What’s behind the rise in the rental market?
When the UK went into lockdown in March, the housing market came to a standstill. Both renting and buying were pretty much out of the questions, with tenants and homeowners staying put until things got back to normal. By the end of May, the market was beginning to open up once more. Suddenly renters and buyers decided they wanted to up sticks and make a move.

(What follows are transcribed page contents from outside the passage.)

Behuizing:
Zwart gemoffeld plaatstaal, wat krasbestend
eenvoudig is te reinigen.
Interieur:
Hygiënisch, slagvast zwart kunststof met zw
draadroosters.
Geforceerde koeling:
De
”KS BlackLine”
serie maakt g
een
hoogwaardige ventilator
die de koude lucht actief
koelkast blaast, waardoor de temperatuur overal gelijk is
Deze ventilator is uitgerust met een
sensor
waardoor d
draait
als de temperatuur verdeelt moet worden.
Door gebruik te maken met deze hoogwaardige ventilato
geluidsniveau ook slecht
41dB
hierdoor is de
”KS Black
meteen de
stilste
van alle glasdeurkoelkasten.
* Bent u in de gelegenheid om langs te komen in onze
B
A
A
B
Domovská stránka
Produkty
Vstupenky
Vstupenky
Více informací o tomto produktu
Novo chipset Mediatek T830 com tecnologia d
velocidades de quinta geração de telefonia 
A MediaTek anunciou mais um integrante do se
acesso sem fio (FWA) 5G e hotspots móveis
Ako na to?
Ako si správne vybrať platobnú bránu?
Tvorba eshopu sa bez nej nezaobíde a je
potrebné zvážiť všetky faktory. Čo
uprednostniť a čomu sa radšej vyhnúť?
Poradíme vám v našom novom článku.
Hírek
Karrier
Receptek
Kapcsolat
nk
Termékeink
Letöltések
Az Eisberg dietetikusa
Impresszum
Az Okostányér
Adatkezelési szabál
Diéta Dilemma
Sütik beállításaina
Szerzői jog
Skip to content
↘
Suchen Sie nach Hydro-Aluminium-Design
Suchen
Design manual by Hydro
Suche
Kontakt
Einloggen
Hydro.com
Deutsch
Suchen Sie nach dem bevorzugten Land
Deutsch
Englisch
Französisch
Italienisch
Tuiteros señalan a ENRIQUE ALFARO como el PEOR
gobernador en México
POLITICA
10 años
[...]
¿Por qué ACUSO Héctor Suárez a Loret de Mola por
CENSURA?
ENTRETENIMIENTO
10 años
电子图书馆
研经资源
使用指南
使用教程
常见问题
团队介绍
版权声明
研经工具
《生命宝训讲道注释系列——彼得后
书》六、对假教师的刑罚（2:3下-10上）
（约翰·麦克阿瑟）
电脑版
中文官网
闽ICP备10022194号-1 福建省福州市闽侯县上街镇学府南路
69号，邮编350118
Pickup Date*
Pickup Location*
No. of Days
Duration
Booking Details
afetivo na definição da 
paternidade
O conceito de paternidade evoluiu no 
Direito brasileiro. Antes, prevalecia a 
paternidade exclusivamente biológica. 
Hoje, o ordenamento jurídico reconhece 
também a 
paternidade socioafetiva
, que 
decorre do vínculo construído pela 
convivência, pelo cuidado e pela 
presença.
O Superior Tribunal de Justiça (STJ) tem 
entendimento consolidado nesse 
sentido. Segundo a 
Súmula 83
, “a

This caused a surge in demand with millions of people hunting for a new home at once. As @HomesProperty says, “The “lockdown effect” on the housing market has led to property portal Rightmove reporting its busiest day on record on Wednesday May 27, with more than six million visits to its listings, an 18 per cent increase compared to the same Wednesday a year ago.” So what’s behind this rise in the rental market? We decided to find out.
The lockdown effect
During the lockdown, millions of Brits spent more time at home than ever before. This gave a lot of people the chance to think about their properties and decide if their current accommodation still met their needs. For many people, the answer to this was a resounding no. While some decided they needed more space or a garden, others wanted to relocate completely. When the housing market reopened at the end of May, people who had been thinking about a move suddenly had the chance to start their search. This resulted in millions hitting the internet at the same time.
Another lockdown looming
Another reason a lot of people are trying to move now is that many believe another lockdown is looming. Those who want to move to a larger house, or move to another location, want to find a new property and get settled before new restrictions are put in place. This has added a sense of urgency to many house hunts. Tenants are more likely to make snap decisions about a property and move in as soon as possible after finding a home. This is all good news for landlords who are seeing record demand for properties in many corners of the country.
Supply and demand
Since lockdown was introduced, a large number of Brits have been working from home. A lot of companies plan to continue remote working even after lockdown is lifted, giving employees more freedom over where they live. This has led to increased demand for homes in rural and coastal locations. Smaller towns and cities in and around London have also seen a surge in interest, as people look to avoid the premium rents and bijous accommodation of the capital. For landlords with property in these types of locations, the rise in interest is likely to result in increased income, something that is particularly welcome in this uncertain economic climate.